The output shaft is not fixed to its gears. The gearbox output shaft is a simple splined shaft that is connected to its gears only via the dog clutches, as the gears themselves are not splined. The output shaft’s speed relative to the countershaft is determined by the ratio of the two gears: the one permanently attached to the countershaft, and that gear’s mate which is now locked to the output shaft.

Gearbox Gears

What Are All those Gears For?

1 shaft with 1 gear

Gears are used for transmitting power from one gearbox shaft to another and to either increase, decrease or maintain speed and torque. Note that a speed increase results in a decrease in torque and a torque increase results in a decrease in speed.

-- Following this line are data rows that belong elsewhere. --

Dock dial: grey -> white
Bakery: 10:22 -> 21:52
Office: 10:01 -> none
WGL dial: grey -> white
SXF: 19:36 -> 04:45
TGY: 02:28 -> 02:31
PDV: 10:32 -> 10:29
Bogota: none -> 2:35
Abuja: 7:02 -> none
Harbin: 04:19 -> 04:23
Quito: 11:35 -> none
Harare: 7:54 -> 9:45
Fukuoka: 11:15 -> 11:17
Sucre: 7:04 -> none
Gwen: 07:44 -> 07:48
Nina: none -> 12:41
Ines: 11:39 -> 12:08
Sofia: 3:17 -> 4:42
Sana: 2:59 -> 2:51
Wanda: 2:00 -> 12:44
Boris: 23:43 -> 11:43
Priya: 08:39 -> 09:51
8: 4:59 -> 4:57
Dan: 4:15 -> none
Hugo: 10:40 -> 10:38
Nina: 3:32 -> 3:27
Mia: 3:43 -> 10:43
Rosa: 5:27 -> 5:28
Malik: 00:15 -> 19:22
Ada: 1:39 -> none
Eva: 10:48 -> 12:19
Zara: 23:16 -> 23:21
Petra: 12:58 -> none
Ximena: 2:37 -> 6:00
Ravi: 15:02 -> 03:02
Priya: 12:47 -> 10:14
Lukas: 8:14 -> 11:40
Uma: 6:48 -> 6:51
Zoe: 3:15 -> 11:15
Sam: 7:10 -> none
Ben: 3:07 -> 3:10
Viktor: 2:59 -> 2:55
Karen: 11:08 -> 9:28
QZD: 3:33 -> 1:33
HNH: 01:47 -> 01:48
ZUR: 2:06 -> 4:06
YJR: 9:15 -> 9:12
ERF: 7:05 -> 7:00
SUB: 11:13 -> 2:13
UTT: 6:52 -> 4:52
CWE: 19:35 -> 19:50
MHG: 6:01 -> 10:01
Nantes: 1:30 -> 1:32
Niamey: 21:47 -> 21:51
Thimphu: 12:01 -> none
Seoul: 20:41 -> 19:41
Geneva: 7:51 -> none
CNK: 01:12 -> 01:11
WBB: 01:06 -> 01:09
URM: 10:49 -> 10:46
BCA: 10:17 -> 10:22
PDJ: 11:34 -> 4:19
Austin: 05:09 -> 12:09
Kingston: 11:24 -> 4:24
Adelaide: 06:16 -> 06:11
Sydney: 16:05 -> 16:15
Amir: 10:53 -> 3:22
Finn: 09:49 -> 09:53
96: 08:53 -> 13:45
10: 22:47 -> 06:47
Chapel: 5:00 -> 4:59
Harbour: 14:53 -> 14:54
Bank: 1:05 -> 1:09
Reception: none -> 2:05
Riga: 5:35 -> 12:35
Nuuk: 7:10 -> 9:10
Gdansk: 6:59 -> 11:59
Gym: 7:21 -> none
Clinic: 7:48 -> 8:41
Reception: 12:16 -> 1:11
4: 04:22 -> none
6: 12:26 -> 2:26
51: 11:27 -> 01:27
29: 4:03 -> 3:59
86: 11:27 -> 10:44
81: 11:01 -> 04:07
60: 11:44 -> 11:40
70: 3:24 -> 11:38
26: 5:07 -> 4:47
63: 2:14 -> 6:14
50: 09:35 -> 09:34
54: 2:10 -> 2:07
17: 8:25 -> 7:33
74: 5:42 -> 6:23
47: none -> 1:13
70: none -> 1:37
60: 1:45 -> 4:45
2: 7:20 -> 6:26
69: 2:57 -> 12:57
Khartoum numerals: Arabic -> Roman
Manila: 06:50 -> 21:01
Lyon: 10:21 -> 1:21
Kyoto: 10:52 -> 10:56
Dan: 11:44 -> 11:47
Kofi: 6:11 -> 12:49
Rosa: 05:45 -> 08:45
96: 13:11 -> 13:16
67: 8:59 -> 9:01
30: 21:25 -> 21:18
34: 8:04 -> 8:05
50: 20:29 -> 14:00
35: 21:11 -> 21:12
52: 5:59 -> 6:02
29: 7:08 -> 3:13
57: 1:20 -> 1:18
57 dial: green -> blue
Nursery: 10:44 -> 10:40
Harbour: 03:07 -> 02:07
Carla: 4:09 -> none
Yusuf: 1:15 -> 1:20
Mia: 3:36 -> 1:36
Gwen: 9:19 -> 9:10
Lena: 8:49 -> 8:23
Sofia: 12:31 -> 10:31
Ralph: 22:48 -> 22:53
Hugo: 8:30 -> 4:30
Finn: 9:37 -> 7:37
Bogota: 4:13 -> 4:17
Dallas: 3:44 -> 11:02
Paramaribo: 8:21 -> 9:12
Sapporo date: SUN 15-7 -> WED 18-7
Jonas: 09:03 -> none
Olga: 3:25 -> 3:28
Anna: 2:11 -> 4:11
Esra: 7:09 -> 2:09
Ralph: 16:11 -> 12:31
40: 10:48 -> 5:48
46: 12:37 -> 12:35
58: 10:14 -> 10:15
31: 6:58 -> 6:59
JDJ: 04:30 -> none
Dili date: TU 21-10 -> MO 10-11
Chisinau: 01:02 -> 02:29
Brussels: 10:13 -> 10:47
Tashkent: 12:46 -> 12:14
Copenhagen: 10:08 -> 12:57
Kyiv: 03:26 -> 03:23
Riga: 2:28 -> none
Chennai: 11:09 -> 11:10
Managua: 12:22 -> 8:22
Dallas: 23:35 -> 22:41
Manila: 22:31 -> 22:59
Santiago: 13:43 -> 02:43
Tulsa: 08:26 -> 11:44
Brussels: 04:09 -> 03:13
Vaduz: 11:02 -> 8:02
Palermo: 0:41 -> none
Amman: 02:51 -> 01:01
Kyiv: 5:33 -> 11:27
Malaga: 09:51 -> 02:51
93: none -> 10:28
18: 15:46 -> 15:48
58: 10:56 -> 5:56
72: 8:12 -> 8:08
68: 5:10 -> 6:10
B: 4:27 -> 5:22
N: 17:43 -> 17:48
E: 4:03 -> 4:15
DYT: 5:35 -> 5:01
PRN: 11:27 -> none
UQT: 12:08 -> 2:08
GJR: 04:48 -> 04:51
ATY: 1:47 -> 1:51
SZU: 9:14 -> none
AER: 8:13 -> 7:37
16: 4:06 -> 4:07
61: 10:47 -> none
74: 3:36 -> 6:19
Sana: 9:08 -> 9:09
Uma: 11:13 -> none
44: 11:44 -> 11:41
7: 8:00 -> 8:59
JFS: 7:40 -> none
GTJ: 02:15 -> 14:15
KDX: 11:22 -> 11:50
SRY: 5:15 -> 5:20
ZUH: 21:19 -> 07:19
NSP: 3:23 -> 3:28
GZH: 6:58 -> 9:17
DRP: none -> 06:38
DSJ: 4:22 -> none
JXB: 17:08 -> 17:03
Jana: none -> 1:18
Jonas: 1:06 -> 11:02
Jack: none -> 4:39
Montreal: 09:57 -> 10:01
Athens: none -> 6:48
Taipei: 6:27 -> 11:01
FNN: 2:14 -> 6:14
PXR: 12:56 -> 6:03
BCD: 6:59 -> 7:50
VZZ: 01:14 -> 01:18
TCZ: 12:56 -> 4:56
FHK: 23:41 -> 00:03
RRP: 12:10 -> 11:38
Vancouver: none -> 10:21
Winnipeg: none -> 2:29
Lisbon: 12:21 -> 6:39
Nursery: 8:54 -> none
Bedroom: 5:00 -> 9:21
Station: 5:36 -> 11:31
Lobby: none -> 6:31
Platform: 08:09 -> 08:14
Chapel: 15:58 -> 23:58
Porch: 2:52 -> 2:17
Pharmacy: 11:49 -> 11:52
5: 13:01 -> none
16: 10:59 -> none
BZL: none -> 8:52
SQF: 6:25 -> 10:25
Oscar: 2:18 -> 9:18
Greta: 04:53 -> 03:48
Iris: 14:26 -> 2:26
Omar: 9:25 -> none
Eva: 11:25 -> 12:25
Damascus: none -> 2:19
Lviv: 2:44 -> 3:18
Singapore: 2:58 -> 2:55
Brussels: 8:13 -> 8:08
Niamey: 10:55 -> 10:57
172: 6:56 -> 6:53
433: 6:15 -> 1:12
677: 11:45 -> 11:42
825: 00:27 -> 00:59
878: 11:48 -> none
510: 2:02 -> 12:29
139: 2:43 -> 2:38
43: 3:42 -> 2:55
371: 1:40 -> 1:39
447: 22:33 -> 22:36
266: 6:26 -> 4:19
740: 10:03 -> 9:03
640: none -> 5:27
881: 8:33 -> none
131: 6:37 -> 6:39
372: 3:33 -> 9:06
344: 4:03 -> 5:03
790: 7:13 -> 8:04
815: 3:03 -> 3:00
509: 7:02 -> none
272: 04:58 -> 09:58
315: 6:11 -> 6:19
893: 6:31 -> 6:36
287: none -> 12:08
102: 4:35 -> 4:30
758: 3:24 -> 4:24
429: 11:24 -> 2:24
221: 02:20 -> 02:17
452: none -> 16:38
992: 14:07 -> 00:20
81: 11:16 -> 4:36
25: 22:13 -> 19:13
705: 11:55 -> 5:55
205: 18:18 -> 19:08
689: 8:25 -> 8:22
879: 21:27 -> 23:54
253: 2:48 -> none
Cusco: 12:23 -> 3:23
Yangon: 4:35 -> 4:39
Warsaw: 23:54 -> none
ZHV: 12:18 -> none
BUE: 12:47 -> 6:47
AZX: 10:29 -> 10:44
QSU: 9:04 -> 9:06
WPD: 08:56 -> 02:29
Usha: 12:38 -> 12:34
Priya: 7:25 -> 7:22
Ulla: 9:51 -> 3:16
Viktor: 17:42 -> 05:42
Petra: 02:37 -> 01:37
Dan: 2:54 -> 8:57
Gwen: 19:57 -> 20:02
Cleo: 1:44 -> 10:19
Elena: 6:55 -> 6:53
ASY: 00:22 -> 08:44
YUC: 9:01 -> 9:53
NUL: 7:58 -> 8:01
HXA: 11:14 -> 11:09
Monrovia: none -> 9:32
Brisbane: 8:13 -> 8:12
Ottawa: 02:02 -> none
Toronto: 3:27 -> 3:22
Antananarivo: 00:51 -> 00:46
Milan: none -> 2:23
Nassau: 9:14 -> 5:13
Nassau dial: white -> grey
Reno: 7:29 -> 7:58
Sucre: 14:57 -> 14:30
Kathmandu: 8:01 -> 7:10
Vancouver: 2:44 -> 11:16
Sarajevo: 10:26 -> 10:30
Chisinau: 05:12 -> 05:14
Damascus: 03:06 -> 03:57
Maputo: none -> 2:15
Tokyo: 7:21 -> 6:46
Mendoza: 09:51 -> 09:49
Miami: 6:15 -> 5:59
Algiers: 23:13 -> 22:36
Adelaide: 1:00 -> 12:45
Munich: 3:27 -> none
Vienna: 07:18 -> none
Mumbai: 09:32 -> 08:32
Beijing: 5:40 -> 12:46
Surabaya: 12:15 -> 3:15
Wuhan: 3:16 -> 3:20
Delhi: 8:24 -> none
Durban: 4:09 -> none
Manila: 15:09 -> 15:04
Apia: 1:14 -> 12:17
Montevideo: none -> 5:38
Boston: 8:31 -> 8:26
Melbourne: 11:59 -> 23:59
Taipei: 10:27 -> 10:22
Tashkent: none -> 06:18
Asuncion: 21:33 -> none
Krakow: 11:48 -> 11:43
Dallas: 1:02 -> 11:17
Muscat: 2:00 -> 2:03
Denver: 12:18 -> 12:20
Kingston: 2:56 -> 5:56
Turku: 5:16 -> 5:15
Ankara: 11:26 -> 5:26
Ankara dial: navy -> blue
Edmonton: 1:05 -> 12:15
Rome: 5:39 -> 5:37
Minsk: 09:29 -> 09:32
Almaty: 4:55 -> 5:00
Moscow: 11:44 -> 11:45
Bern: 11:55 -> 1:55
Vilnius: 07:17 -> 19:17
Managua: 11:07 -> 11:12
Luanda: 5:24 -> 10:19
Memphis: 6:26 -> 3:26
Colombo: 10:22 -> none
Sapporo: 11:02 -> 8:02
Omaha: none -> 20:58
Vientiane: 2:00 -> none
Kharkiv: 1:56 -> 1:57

A Manual gearbox is designed with selectable pairs of gears that can be engaged and locked together to the output shaft. These are our driving gears with fixed gear ratios. All the gears turn relative to the lay shaft.

Typical Gear Ratios

1st Gear
1 large gear and the smallest gear gives us 1st gear
2nd Gear
1 large gear and the 2nd smallest gear up gives us 2nd gear
3rd Gear
1 large gear and the 2nd largest gear make up 3rd gear
4th Gear
1 large gear and the largest gear make up 4th gear

What Are Gear Ratios?

Vehicle manufacturers determine gear ratios based on the vehicles purpose & specification but typically 1st gear is the slowest gear with a ratio of 3.2 to 1 but provides maximum torque to get the vehicle moving from a standing start or to climb a steep hill. The vehicles 2nd gear helps build speed whilst providing lots of torque due to the gear reduction (2.1:1). The gearboxes 3rd gear again helping build speed with a ratio of 1.3 to 1 now providing much less torque then 1st and less than 2nd gear. 4th gear is usually locked to the output shaft so has a ratio of one to one (1:1) and transfers the same speed and torque from the input shaft to the output shaft. Our 4th gear is an overdrive gear and has a ratio of (1:1.7). This means for every turn of the input shaft the output shat turns 1.7 times. This is how we get our maximum fuel economy.

Synch & Change

Dog Clutch

gearbox dog clutch consisting of a sliding collar which slides and locks gears to the shaft

The dog clutch is responsible for locking the output shaft with a gear by a sliding selector. The dog clutch hub has teeth on its inner that fit in splines on the output shaft. To select a gear the dog clutch is pushed by a selector fork that is linked to the gear lever allowing the dog clutch to slide either way on the shaft splines. When the dog clutch makes contact with the gear the synchroniser system spins up the selector and gear to the same speed. The output shaft now rotates.

Gear Selectors

gear selector inside a vehicle with a moveable gear nob attached to the selector forks

The gear selector does not engage or disengage the actual gear teeth which are permanently meshed. The action of the gear selector is to lock one of the freely spinning gears to the shaft that runs through its hub. The shaft then spins together with that gear. The fork does not rotate, so it is attached to a collar bearing on the selector. The selector is typically symmetric: it slides between two gears and has a synchromesh and teeth on each side in order to lock either gear to the shaft..

Synchromesh System

synchromesh system showing how the gearbox synchromesh synchronises the 2 gears before the gear is selected

When the dog teeth make contact with the gear the two parts are spinning at different speeds. Without the use of a synchoniser system or synchromesh the teeth would not engage correctly and create a loud grinding sound. A simple synchroniser mechanism or synchromesh cone clutch first makes contact with the gear and uses friction to synchronise the selector and gear speed. Before speed synchronisation the teeth are prevented from coming together by use of a blocker (or baulk) ring. At the point of synchronisation the blocker ring twists slightly as friction resides aligning grooves or notches allowing the selector and teeth to correctly engage.